TO DO: State the number of lines in these records holding "IDLE". Say nothing more.

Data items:
● ● ●
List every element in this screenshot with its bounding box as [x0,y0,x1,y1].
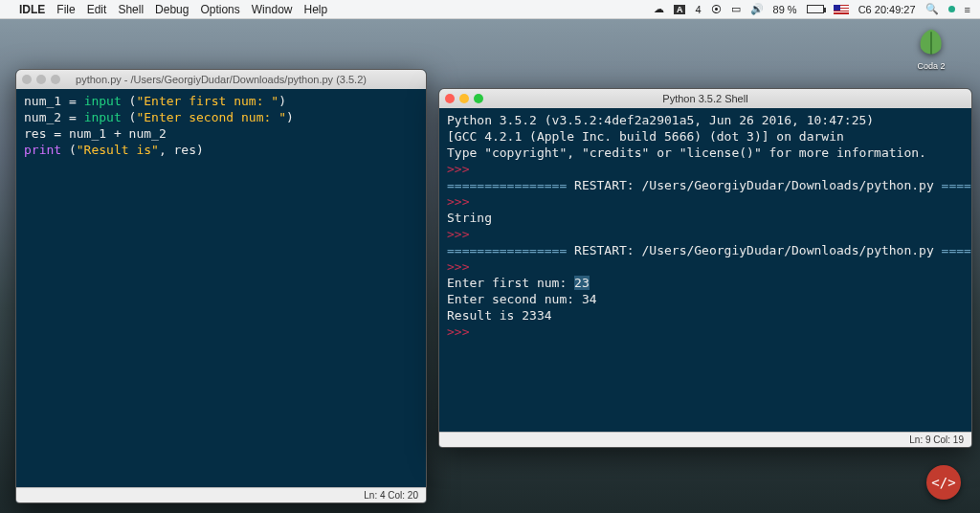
shell-statusbar: Ln: 9 Col: 19 [439,432,971,447]
shell-sep: ================ [942,243,971,257]
code-token: "Result is" [77,143,159,157]
shell-window[interactable]: Python 3.5.2 Shell Python 3.5.2 (v3.5.2:… [438,88,972,448]
menu-help[interactable]: Help [303,3,327,16]
editor-content[interactable]: num_1 = input ("Enter first num: ") num_… [16,89,426,487]
close-icon[interactable] [445,94,455,103]
shell-line: Enter first num: [447,276,574,290]
clock[interactable]: C6 20:49:27 [858,4,916,15]
shell-line: Python 3.5.2 (v3.5.2:4def2a2901a5, Jun 2… [447,113,874,127]
code-token: = [61,110,83,124]
battery-icon[interactable] [807,5,824,13]
editor-window[interactable]: python.py - /Users/GeorgiyDudar/Download… [15,69,427,503]
code-token: ( [122,94,137,108]
menu-shell[interactable]: Shell [118,3,144,16]
notification-icon[interactable]: ≡ [965,4,970,15]
shell-prompt: >>> [447,162,469,176]
menu-debug[interactable]: Debug [155,3,189,16]
zoom-icon[interactable] [51,75,60,84]
minimize-icon[interactable] [459,94,469,103]
shell-line: String [447,211,492,225]
shell-title: Python 3.5.2 Shell [439,93,971,104]
battery-text: 89 % [773,4,797,15]
code-token: ) [286,110,294,124]
app-name[interactable]: IDLE [19,3,45,16]
shell-restart: RESTART: /Users/GeorgiyDudar/Downloads/p… [567,178,941,192]
close-icon[interactable] [22,75,32,84]
shell-cursor-pos: Ln: 9 Col: 19 [909,435,964,445]
editor-statusbar: Ln: 4 Col: 20 [16,487,426,502]
desktop-app-coda[interactable]: Coda 2 [909,27,953,71]
menu-options[interactable]: Options [200,3,239,16]
volume-icon[interactable]: 🔊 [750,3,764,15]
wifi-icon[interactable]: ⦿ [711,4,722,15]
shell-prompt: >>> [447,227,469,241]
adobe-count: 4 [695,4,701,15]
editor-title: python.py - /Users/GeorgiyDudar/Download… [16,74,426,85]
shell-sep: ================ [447,178,567,192]
code-token: "Enter second num: " [136,110,286,124]
code-token: , res) [159,143,204,157]
shell-input-value: 23 [574,276,590,290]
shell-line: Result is 2334 [447,308,552,323]
code-badge-label: </> [931,475,955,490]
menu-edit[interactable]: Edit [87,3,107,16]
code-token: ( [122,110,137,124]
shell-line: Type "copyright", "credits" or "license(… [447,145,926,160]
shell-prompt: >>> [447,259,469,274]
code-token: ) [278,94,286,108]
menu-window[interactable]: Window [252,3,293,16]
minimize-icon[interactable] [36,75,46,84]
cloud-icon[interactable]: ☁ [654,3,664,15]
shell-prompt: >>> [447,194,469,209]
code-badge-icon[interactable]: </> [926,465,961,500]
code-token: input [84,110,122,124]
menu-file[interactable]: File [56,3,75,16]
code-token: num_1 [24,94,61,108]
shell-line: [GCC 4.2.1 (Apple Inc. build 5666) (dot … [447,129,844,144]
editor-titlebar[interactable]: python.py - /Users/GeorgiyDudar/Download… [16,70,426,89]
shell-sep: ================ [942,178,971,192]
shell-prompt: >>> [447,324,469,339]
spotlight-icon[interactable]: 🔍 [925,3,939,15]
shell-sep: ================ [447,243,567,257]
zoom-icon[interactable] [474,94,483,103]
shell-restart: RESTART: /Users/GeorgiyDudar/Downloads/p… [567,243,941,257]
code-token: "Enter first num: " [136,94,278,108]
code-token: print [24,143,61,157]
menubar: IDLE File Edit Shell Debug Options Windo… [0,0,980,19]
editor-cursor-pos: Ln: 4 Col: 20 [364,490,418,501]
desktop-app-label: Coda 2 [917,61,945,71]
code-token: num_2 [24,110,61,124]
adobe-icon[interactable]: A [674,5,686,14]
leaf-icon [913,27,949,59]
display-icon[interactable]: ▭ [731,3,741,15]
shell-content[interactable]: Python 3.5.2 (v3.5.2:4def2a2901a5, Jun 2… [439,108,971,432]
shell-line: Enter second num: [447,292,582,306]
code-token: res = num_1 + num_2 [24,126,167,141]
flag-icon[interactable] [834,5,849,14]
code-token: = [61,94,83,108]
user-icon[interactable] [948,6,955,12]
shell-input-value: 34 [582,292,597,306]
code-token: ( [61,143,77,157]
code-token: input [84,94,122,108]
shell-titlebar[interactable]: Python 3.5.2 Shell [439,89,971,108]
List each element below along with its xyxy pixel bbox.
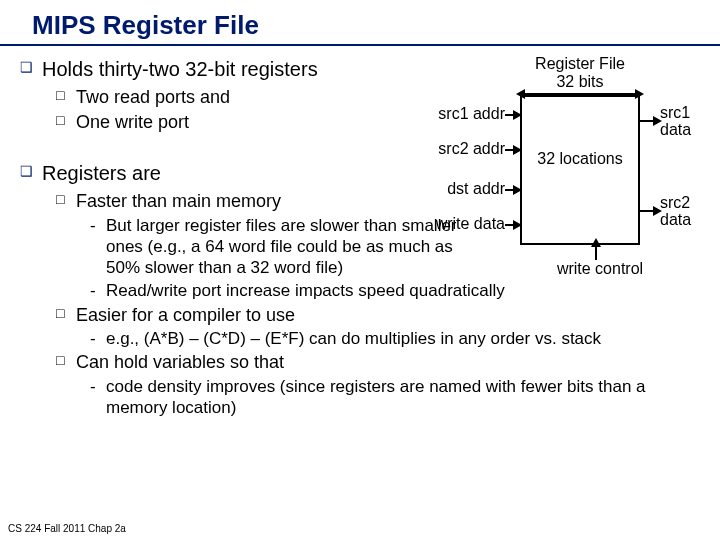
● ● ●
TASK RESULT: 2